Some of Shiseido’s office buildings sustained cracks and other damage from the earthquake. Operations at the company’s Kuki factory, which produces hair products, have been suspended for two weeks for repair, inspection and other works after a water leak was found.
“However, our supply of merchandise will continue as normal for some time since the stock at Kuki factory was intact (this includes delays in physical distribution because of issues with transportation infrastructure),” the company stated, adding no damage has been found in any other of its factories.
More and more foreigners appeared to be fleeing the city and opting to either return to their home countries or relocate to other parts of Japan. On Thursday, the British Embassy told its citizens that they should consider leaving Tokyo — not because of potential radiation risk from the nuclear plant but because of the power and food shortage in the city. The American Embassy has given U.S. government employees the opportunity to leave the country.
On Wednesday, Washington warned Americans within 50 miles of the Fukushima nuclear plant to evacuate or take shelter indoors. That’s a much more dire reading of the situation than that offered by the Japanese government, which has set the evacuation/shelter area at about 19 miles around the plant.
Fashion editor and stylist Misha Janette said she and a friend decided Tuesday to leave Tokyo and go to a friend’s house in the mountains outside Kyoto. She stood the entire journey on a packed train. She’d had enough of the aftershocks and empty supermarket shelves.
“You can’t sleep, you can’t get any work done. You’re stuck to the news all day,” she said of life in the capital.
“Mentally it’s just not comfortable anymore,” the H&M spokeswoman agreed.
Tokyo Electric Power Co. had already initiated rolling blackouts in the outlying parts of the city as of Monday to help relieve a power shortage. That strategy appeared to be working but a cold front prompted many people to turn on their heating units and consumption rose again.
While many have left the city, not everyone is moving out. Much of the Western media’s coverage of the disaster has described it in apocalyptic terms, but that sense of panic hasn’t gripped many Japanese people in the same way.
“I personally feel things are calming down in that the stores are well-stocked and many of the TV stations are resuming their normal programs,” said a Japanese magazine editor in Tokyo, who requested anonymity. “Having lived as an ex-pat for most of my childhood [I know] you need to get out of the country if there’s any danger, no matter what the scale.
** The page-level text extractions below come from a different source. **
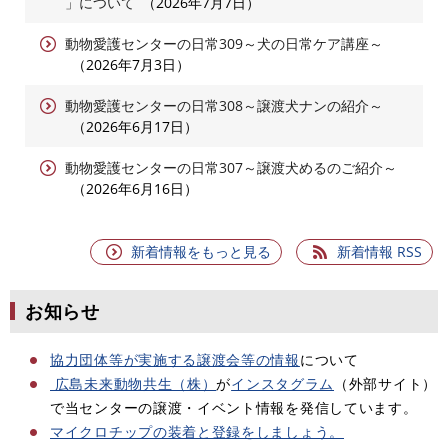
」について
2026年7月7日
動物愛護センターの日常309～犬の日常ケア講座～
2026年7月3日
動物愛護センターの日常308～譲渡犬ナンの紹介～
2026年6月17日
動物愛護センターの日常307～譲渡犬めるのご紹介～
2026年6月16日
新着情報をもっと見る
新着情報 RSS
お知らせ
協力団体等が実施する譲渡会等の情報
について
広島未来動物共生（株）
が
インスタグラム
（外部サイト）​
で当センターの譲渡・イベント情報を発信しています。
マイクロチップの装着と登録をしましょう。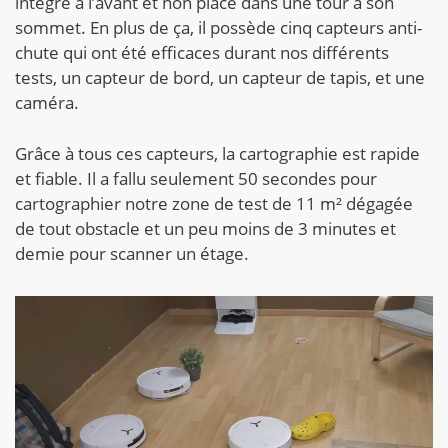
intégré à l’avant et non placé dans une tour à son
sommet. En plus de ça, il possède cinq capteurs anti-
chute qui ont été efficaces durant nos différents
tests, un capteur de bord, un capteur de tapis, et une
caméra.
Grâce à tous ces capteurs, la cartographie est rapide
et fiable. Il a fallu seulement 50 secondes pour
cartographier notre zone de test de 11 m² dégagée
de tout obstacle et un peu moins de 3 minutes et
demie pour scanner un étage.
So I totally understand all the foreigners leaving. But I’m hopeful.”
And many businesses pressed on.
Alberto Palatchi, ceo of Pronovias, inked a deal Tuesday with Japan-based wedding organizer Tutu Wedding Group to open nine Pronovias franchise stores in Japan by June 30. He called the agreement “a declaration of interest on their part and a vote of confidence on mine. Things will get better there.”
The industry has been giving in cash and kind, but the scope of the disaster remains daunting. Wal-Mart Stores Inc. plans to send 95 tons of water, acrylic blankets, tents, warm clothes, fleece, portable toilets, flashlights and batteries. PPR donated 2 millions euros, or $2.8 million at current exchange, to relief efforts, while L’Oréal’s chairman and ceo Jean-Paul Agon gave 100 million yen, or $1.2 million, with his executive committee. Shiseido also gave $100 million yen to aid victims of the earthquake.